Ryan B., North Attleboro, MA

Fly Fishing for Stripers

photo by Nils Rinaldi

Answer: I used to feel the same way about saltwater fly fishing. When I lived in New Jersey, I was only about a half hour from Sandy Hook—a well known striper hot spot—but instead I would drive an hour to fish the stocked streams in the western part of the Garden State. I even owned a 9-weight rod, but I just didn’t have any confidence that I knew enough to catch a striper.

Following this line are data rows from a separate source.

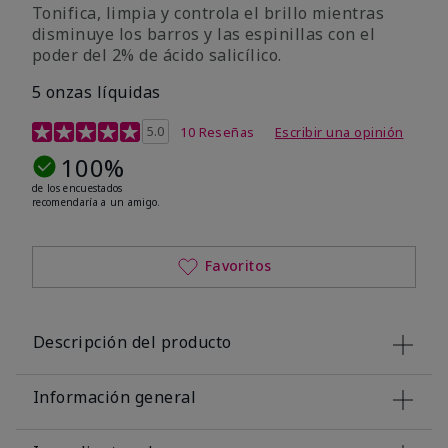
Tonifica, limpia y controla el brillo mientras
disminuye los barros y las espinillas con el
poder del 2% de ácido salicílico.
5 onzas líquidas
Calificación de clientes de 5 de 5
5.0
10 Reseñas
Escribir una opinión
100%
de los encuestados
recomendaría a un amigo.
Favoritos
Descripción del producto
Información general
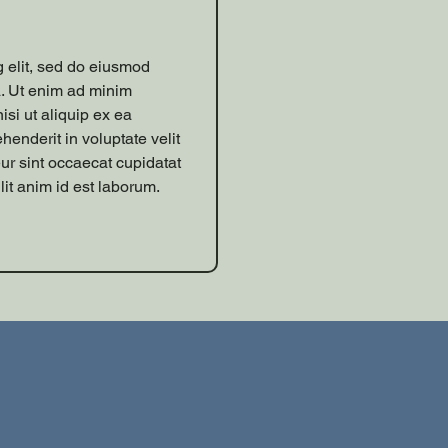
g elit, sed do eiusmod
a. Ut enim ad minim
isi ut aliquip ex ea
enderit in voluptate velit
eur sint occaecat cupidatat
lit anim id est laborum.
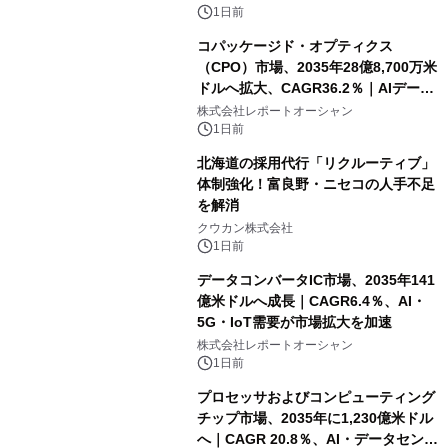
1日前
コパッケージド・オプティクス
（CPO）市場、2035年28億8,700万米
ドルへ拡大、CAGR36.2％｜AIデータ
センター・高速光通信需要が成長を加
株式会社レポートオーシャン
速
1日前
北海道の採用代行「リクルーティブ」
体制強化！富良野・ニセコの人手不足
を解消
クウカン株式会社
1日前
データコンバータIC市場、2035年141
億米ドルへ成長｜CAGR6.4％、AI・
5G・IoT需要が市場拡大を加速
株式会社レポートオーシャン
1日前
プロセッサおよびコンピューティング
チップ市場、2035年に1,230億米ドル
へ｜CAGR 20.8％、AI・データセンタ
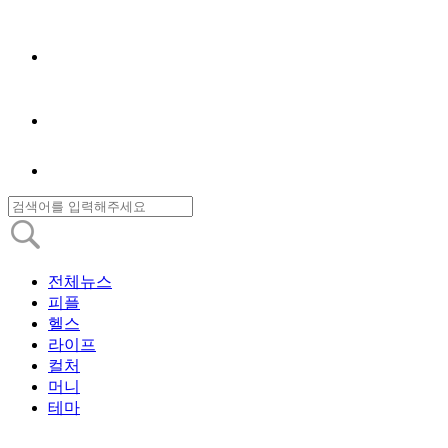
전체뉴스
피플
헬스
라이프
컬처
머니
테마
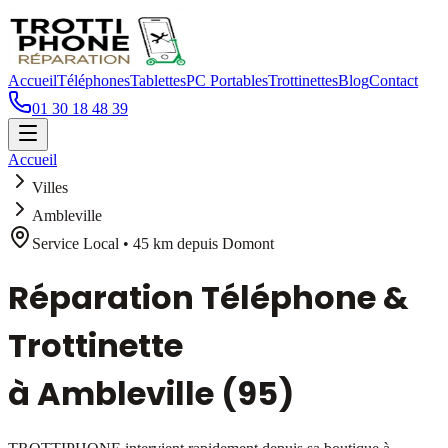
Accueil
Téléphones
Tablettes
PC Portables
Trottinettes
Blog
Contact
01 30 18 48 39
Accueil
Villes
Ambleville
Service Local •
45 km
depuis Domont
Réparation Téléphone &
Trottinette
à
Ambleville
(95)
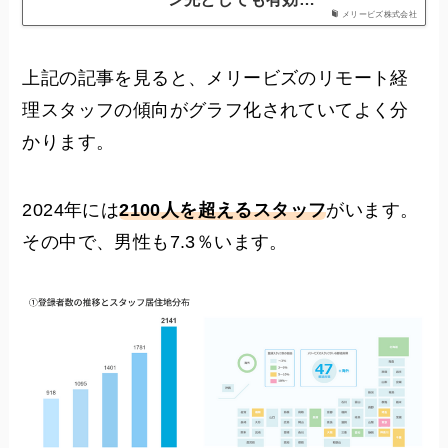
メリービズ株式会社
上記の記事を見ると、メリービズのリモート経
理スタッフの傾向がグラフ化されていてよく分
かります。
2024年には
2100人を超えるスタッフ
がいます。
その中で、男性も7.3％います。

Finally, my older brother, Brian, took me out on a marsh on Cape Cod, where we fished an incoming tide. One of the first things I noticed was that the tide moved just like a river as it came through the narrow gut; it wasn’t, in fact, all that different from trout fishing. I swung my Clouser through the current the way I’d swung a streamer thousands of times for trout. I even caught a schoolie that evening, which was further proof that I’d been overestimating how difficult saltwater fishing could be.

So, my advice is twofold: first, get someone to take you fishing. There’s no substitute for having a guru who knows where to go, what flies to use, and can make sure you don’t drown. Second, pick up a copy of Lou Tabory’s Inshore Fly Fishing. It came out almost 20 years ago, but trust me: nothing has changed. It explains pretty much everything you need to know about fishing from shore in the Northeast.

Ultimately, what you’ll find is that the best places to find stripers make sense to a river fisherman. In general, they like moving water; places where bait is concentrated by wind, wave action; or current; and structure. This means jetties, river and creek mouths, places where tidal action is funneled by geography or man-made features, rocky coastlines, etc. The best fishing occurs under the cover of darkness, when the fish cruise the shoreline in search of bait.

The ocean is vast, but a fisherman can break it down into discrete features that make the prospect of catching a fish less intimidating. So string up that 9-weight with an intermediate line, pick up a few Clousers and Deceivers, and give it a shot. The first time a hooked striper starts peeling line off your reel, you’ll wonder why you waited so long to try casting in the salt.